SSE-KMS (Server-Side Encryption with KMS keys): AWS KMS manages the keys. You control key policies and who can access them. Audit trail in CloudTrail - you can see who accessed what, when. Key rotation: automatic for AWS managed keys (like aws/s3), manual for customer managed keys. Separate charges for KMS API calls (encrypt/decrypt operations). Use when: you need audit trails, fine-grained access control, or compliance requirements.
SSE-C (Server-Side Encryption with Customer-provided keys): You provide the encryption keys with each request. AWS doesn’t store your keys (most secure). You manage key lifecycle yourself (rotation, backup, etc.). Most control but most responsibility. Use when: you have strict regulatory requirements or need full key control.
Default Encryption: Set at bucket level (Properties → Default encryption). All new objects uploaded to the bucket are encrypted automatically. You can still override per object if needed. Important: doesn’t encrypt existing objects (only new uploads after enabling).
Encryption in Transit: Always use HTTPS (SSL/TLS) when accessing S3. S3 endpoints support HTTPS by default. Use https:// URLs in your applications. VPC Endpoints also encrypt traffic between your VPC and S3. If you use HTTP, data is not encrypted in transit.
Tips:
- SSE-S3 = free, automatic, AWS manages everything
- SSE-KMS = audit trail in CloudTrail, costs extra, you control key policies
- SSE-C = you manage keys yourself, AWS doesn’t store them
- Default encryption = bucket-level setting, only affects new objects
- In transit = always use HTTPS, HTTP is not encrypted
- KMS key rotation = automatic for AWS managed, manual for customer managed
Quick Reference:
When you see these phrases, here’s what to pick:
- “least operational overhead” → SSE-S3
- “regulatory compliance” / “audit trail” → SSE-KMS
- “customer manages keys” → SSE-C
- “AWS must never see the data unencrypted” → Client-side encryption
- “ensure all new objects are encrypted” → Default encryption
Default Encryption vs Bucket Policy:
Default Encryption is about encrypting objects (data protection). Bucket Policy is about access control (who can access objects). They’re different things - encryption protects data, policy controls access. You can have encryption without policy, or policy without encryption, or both.
Evaluation order: When someone tries to access an object, Bucket Policy is evaluated first (access control check). If access is allowed, then encryption/decryption happens. So: Policy → Encryption/Decryption.
Example Bucket Policy - Require Encryption:
You can use a bucket policy to enforce encryption on uploads. This policy denies any PUT request that doesn’t use SSE-KMS:
1
2
3
4
5
6
7
8
9
10
11
12
13
14
15
16
17
{
"Version": "2012-10-17",
"Statement": [
{
"Sid": "DenyInsecureConnections",
"Effect": "Deny",
"Principal": "*",
"Action": "s3:PutObject",
"Resource": "arn:aws:s3:::your-bucket-name/*",
"Condition": {
"StringNotEquals": {
"s3:x-amz-server-side-encryption": "aws:kms"
}
}
}
]
}
This forces all uploads to use SSE-KMS. You can also use "aws:kms" for SSE-KMS or "AES256" for SSE-S3.
CORS
CORS (Cross-Origin Resource Sharing) lets web pages from one domain access resources from another domain. Browsers block cross-origin requests by default for security.

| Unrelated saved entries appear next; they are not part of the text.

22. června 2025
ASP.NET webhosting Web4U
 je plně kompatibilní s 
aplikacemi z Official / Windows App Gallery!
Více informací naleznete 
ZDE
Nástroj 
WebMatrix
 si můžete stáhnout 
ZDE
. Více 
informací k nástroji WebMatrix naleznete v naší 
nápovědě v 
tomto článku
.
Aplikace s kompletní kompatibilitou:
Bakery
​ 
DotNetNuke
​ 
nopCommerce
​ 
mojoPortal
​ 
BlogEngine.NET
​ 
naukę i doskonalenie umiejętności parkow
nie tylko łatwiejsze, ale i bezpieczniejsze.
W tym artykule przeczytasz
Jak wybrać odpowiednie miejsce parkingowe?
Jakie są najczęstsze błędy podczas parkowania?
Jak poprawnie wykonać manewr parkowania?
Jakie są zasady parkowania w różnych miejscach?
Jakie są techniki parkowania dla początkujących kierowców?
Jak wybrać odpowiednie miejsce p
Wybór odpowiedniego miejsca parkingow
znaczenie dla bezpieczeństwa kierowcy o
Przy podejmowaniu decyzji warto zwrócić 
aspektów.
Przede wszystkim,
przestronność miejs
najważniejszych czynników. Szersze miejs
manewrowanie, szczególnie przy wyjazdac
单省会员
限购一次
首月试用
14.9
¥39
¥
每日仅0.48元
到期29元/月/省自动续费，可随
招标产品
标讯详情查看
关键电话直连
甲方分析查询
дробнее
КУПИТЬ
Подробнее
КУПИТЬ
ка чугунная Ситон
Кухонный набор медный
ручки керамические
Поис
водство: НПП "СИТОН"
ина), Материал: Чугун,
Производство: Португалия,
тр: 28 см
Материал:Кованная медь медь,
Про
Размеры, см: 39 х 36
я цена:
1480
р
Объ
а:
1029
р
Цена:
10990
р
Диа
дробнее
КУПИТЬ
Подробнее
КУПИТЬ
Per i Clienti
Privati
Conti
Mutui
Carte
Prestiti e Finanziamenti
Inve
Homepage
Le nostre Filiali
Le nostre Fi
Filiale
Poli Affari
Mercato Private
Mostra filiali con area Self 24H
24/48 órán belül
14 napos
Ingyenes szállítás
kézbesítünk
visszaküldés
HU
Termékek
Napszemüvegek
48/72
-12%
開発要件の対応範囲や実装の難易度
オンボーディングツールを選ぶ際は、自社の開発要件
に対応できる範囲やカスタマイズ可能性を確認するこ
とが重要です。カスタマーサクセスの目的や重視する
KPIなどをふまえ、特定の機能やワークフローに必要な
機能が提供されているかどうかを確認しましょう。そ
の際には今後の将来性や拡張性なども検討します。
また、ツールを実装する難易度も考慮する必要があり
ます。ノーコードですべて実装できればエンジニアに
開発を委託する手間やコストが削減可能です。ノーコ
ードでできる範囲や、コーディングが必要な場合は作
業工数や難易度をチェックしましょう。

When do you need CORS? When your website (e.g., https://example.com) tries to access S3 objects from JavaScript in the browser. Without CORS, browser blocks the request.
How it works: browser sends a preflight request (OPTIONS) first, asking “can I access this?”. S3 responds with CORS headers saying “yes, from these origins, with these methods”. Then the actual request happens.
How to configure: CORS is configured at bucket level, not via bucket policy. Go to S3 Console → Select your bucket → Permissions tab → Scroll down to Cross-origin resource sharing (CORS) → Edit → Paste your CORS configuration JSON → Save changes.
Example CORS Configuration:
1
2
3
4
5
6
7
8
9
[
{
"AllowedHeaders": ["*"],
"AllowedMethods": ["GET", "PUT", "POST", "DELETE"],
"AllowedOrigins": ["https://example.com", "https://www.example.com"],
"ExposeHeaders": ["ETag"],
"MaxAgeSeconds": 3000
}
]
- AllowedOrigins: Which domains can access (use
*for all, but not recommended for production) - AllowedMethods: HTTP methods allowed (GET, PUT, POST, DELETE, HEAD)
- AllowedHeaders: Headers the browser can send
- ExposeHeaders: Headers browser can read from response
- MaxAgeSeconds: How long browser caches preflight response
Common use cases:
- Static website hosted on S3 accessing objects from another domain
- Web app uploading files directly to S3 from browser
- CDN accessing S3 objects
Things to remember:
- CORS is for browser requests only (not server-to-server)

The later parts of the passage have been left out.